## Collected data
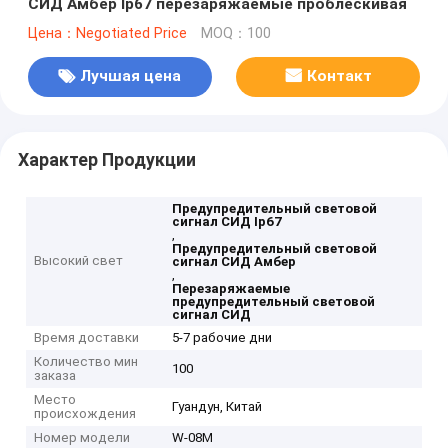
СИД Амбер Ip67 перезаряжаемые проблескивая
Цена：Negotiated Price
MOQ：100
Лучшая цена
Контакт
Характер Продукции
Предупредительный световой
сигнал СИД Ip67
,
Предупредительный световой
Высокий свет
сигнал СИД Амбер
,
Перезаряжаемые
предупредительный световой
сигнал СИД
Время доставки
5-7 рабочие дни
Количество мин
100
заказа
Место
Гуандун, Китай
происхождения
Номер модели
W-08M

## TASK
Copy every record exactly; no pictures.

## RESPONSE
СИД Амбер Ip67 перезаряжаемые проблескивая
Цена：Negotiated Price
MOQ：100
Лучшая цена
Контакт
Характер Продукции
Предупредительный световой
сигнал СИД Ip67
,
Предупредительный световой
Высокий свет
сигнал СИД Амбер
,
Перезаряжаемые
предупредительный световой
сигнал СИД
Время доставки
5-7 рабочие дни
Количество мин
100
заказа
Место
Гуандун, Китай
происхождения
Номер модели
W-08M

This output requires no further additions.